С большим трудом она заставила себя выйти из машины и, не оглядываясь, почти побежала через скверик к дому. К счастью, Джек еще не пришел с работы и у нее было время немного успокоиться и вести себя так, как она вела себя всегда. Джек ничего не заподозрил, к тому же он настолько доверял жене, что у него и мыслей-то никаких не могло возникнуть о каком-то ее экстравагантном поступке.

Ночью она, вопреки обыкновению, очень долго не могла заснуть. Все время вспоминался первый поцелуй с Грегори, его теплые, твердые губы, и та волна горячей нежности и истомы, которую этот поцелуй вызвал. Лицо ее горело, она несколько раз вставала, умывалась холодной водой, даже выпила таблетку легкого успокоительного средства, которое имелось в доме «на всякий случай». Именно на всякий случай, потому что и Джек, и она отличались завидным здоровьем и даже обыкновенные простуды обходили их дом стороной. Теперь же Элизабет чувствовала себя совершенно выбитой из колеи.

«Не нужно себя обманывать: я хочу его видеть. Пусть это безнравственно, пусть это опасно, но я не могу задушить в себе это влечение. И не стану даже пытаться. Возможно, он сам одумается, поймет, над какой пропастью занес ногу, возможно, даже не станет больше звонить. Вот тогда я и возьму себя в руки и начну опять прежнюю жизнь. А пока…
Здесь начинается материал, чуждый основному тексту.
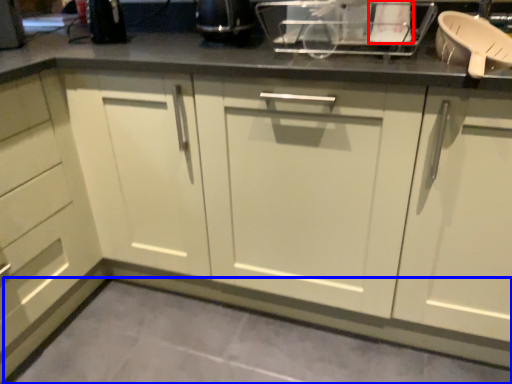 Question: Which object appears farthest to the camera in this image, appliance (highlighted by a red box) or concrete (highlighted by a blue box)?

Choices:
 (A) appliance
 (B) concrete

Answer: (A)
Я чувствовала, что Швеция для меня — это воистину сказочная страна, и со мной здесь обязательно случится что-то волшебное. И вот — случилось. Пусть больше ничего не будет, пусть мы никогда снова не увидимся, но сейчас я должна сказать самой себе: ты влюблена, дорогая. И не просто влюблена, а захвачена тем, что в дамских романах называют «страстью». Немногие могут похвастать тем, что у них в жизни были такие ощущения. Да, страсть длится недолго, да, мы никогда не будем по-настоящему вместе. Но эти переживания я никогда не забуду».

Утром Элизабет встала совершенно разбитая, даже Джек поинтересовался, не больна ли она. Она сослалась на сильную головную боль и добавила (что было почти правдой):

— Я слушала вчера органный концерт в церкви и, кажется, музыка на меня слишком сильно подействовала. Пойду погуляю вдоль озера, все пройдет.

— Ты слишком уж впечатлительна, старушка, — улыбнулся Джек. — А может быть ты…?

Они давно хотели ребенка и не принимали никаких мер предосторожности, но после первого выкидыша Элизабет никак не могла забеременеть. Правда, обращаться к врачам они пока считали преждевременным: слишком мало времени прошло, чтобы беспокоиться.

Поэтому Элизабет только покачала головой с виноватым видом.

— Нет… Хотя… Подождем пару недель, возможно…

Это вырвалось у нее совершенно инстинктивно, она словно предчувствовала, что события могут повернуться самым неожиданным образом и нужно быть к этому готовой. Точнее, подготовить Джека. Они любили друг друга почти каждую ночь, и Элизабет получала от этого удовольствие, но после вчерашнего поцелуя…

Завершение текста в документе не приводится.